BY ANASTASIA ZOLOTOVA
Since its releasein 1868, the novel “Little Women” by Louisa May Alcott has captured hearts for generations with its timeless tale of family and sisterhood. One may think such a reputation is hard to live up to, but director Greta Gerwig’s adaptation doesnot disappoint, capturing the beloved story with a contemporary take and a stellar cast.
The film’s protagonists—sisters Meg, Jo, Beth and Amy March—endure the domestic struggles and joys of a middle-class family during the nineteenth century, along with their close friend Theodore “Laurie” Laurence.
For the first hour, the plot follows two different timelines seven years apart, which later merge into one. Although this may confuse viewers and spoil several endings from the beginning—like the result of budding romantic relationships—it sets an interesting parallel between the past and the present, allowing audiences to have a different perspective on the past when they know the outcome.
The film also boasts a veteran cast of famed Hollywood actors: Emma Watson as Meg, Laura Dern as the girls’ mother, Marmee, and Meryl Streep as Aunt March. However, it’s newcomer Florence Pugh who truly steals the show in her performance as Amy March, arguably the most flawed of all the sisters. Through her mistakes and triumphs alike (and sometimes Amy triumphs at the expense of other characters), Pugh plays her part emotionally and in a way that makes viewers understand why Amy does what she does, even if it’s the wrong thing to do.
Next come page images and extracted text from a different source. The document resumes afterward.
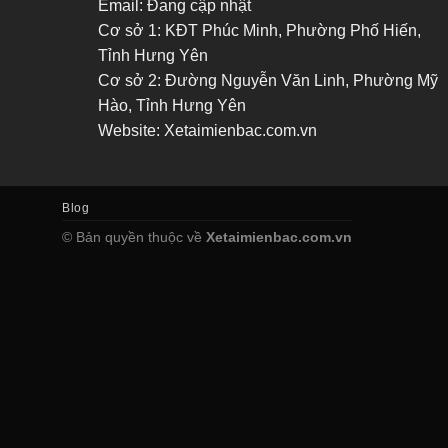
Email: Đang cập nhật
Cơ sở 1: KĐT Phúc Minh, Phường Phố Hiến,
Tỉnh Hưng Yên
Cơ sở 2: Đường Nguyễn Văn Linh, Phường Mỹ
Hào, Tỉnh Hưng Yên
Website: Xetaimienbac.com.vn
Blog
© Bản quyền thuộc về
Xetaimienbac.com.vn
In fact, that’s what’s truly so refreshing about “Little Women”: Although the film is set more than 150 years ago, audiences are still able to empathize and identify with the characters. All of the sisters, as well as Laurie, are portrayed as real people with real flaws: selfishness, laziness, materialism, short temper. There’s one truly genuine scene in which Marmee asks the girls to give away their Christmas breakfast to a less fortunate family, and although they end up doing it, they—hungry, greedy, and eager to eat—look like they’d rather do anything but.
It’s an incredibly honest portrayal of family and the struggles that people face—whether in the constraints of society, especially for women, or within the family itself—that transcends the restrictions of time entirely.
An interesting aspect of the film, though, is one where Gerwig strays from the original plot. The ending itself, which leaves one of the sisters’ futures open to interpretation, leaves viewers to wonder whether she did what’s expected of her (as she does in the book) or stays true to what has been her nature all along. This is a well-needed choice that seems apt given our modern times and one that the character deserves, but can’t have the chance to make given the times and society she lives in.
The film is truly a masterpiece, executed by both the director and the awe-inspiring and often tear-jerking performances of the cast. And although its characters have been around for more than 150 years, audiences can fall in love with them on the big screen all over again because, at its core, “Little Women” is simply a love story…between friends, sisters, mothers and daughters.